The company was found to have breached the Trade Practices Act on five occasions.
In imposing the $11m fine, Logan also ordered Flight Centre to refrain from trying to make any price arrangement with any international airline for three years.
He concluded that in August 2005, Flight Centre had threatened to withdraw from selling Singapore Airlines flights unless the carrier agreed to pay a distribution margin, which he said was designed to have a “substantial lessening of competition”.
The judge had initially ordered Flight Centre to pay the fine to the commonwealth within seven days, but ultimately agreed to a request from the barrister representing the listed company, Shane Doyle QC, for the fine to be paid in 45 days.
Flight Centre had said it would appeal the judgment, and on Friday said it may also appeal the penalties.

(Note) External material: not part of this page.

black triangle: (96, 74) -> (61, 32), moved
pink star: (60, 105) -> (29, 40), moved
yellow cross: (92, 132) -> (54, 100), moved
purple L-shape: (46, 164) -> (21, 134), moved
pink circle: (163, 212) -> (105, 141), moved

“Last year’s test case outcome was disappointing, but has not created a need for fundamental changes within our business, as any such changes that would have been required as a result of the judgment were made several years ago,” managing director Graham Turner said in a statement.
“While we are comfortable that we comply with the law, we consider it appropriate to test the decision at an appeal.
“This will clarify our position and rights as an agent.”
Any appeals are likely to be heard in the 2014/15 financial year, Flight Centre said.
The company said that the $11m fine, which would be included in its accounts for the current financial year, would be partially offset by an unrelated one-off gain in its accounts.
It still expects its underlying pre-tax profit for the financial year to be between $370m and $385m, up at least 8% from the previous year.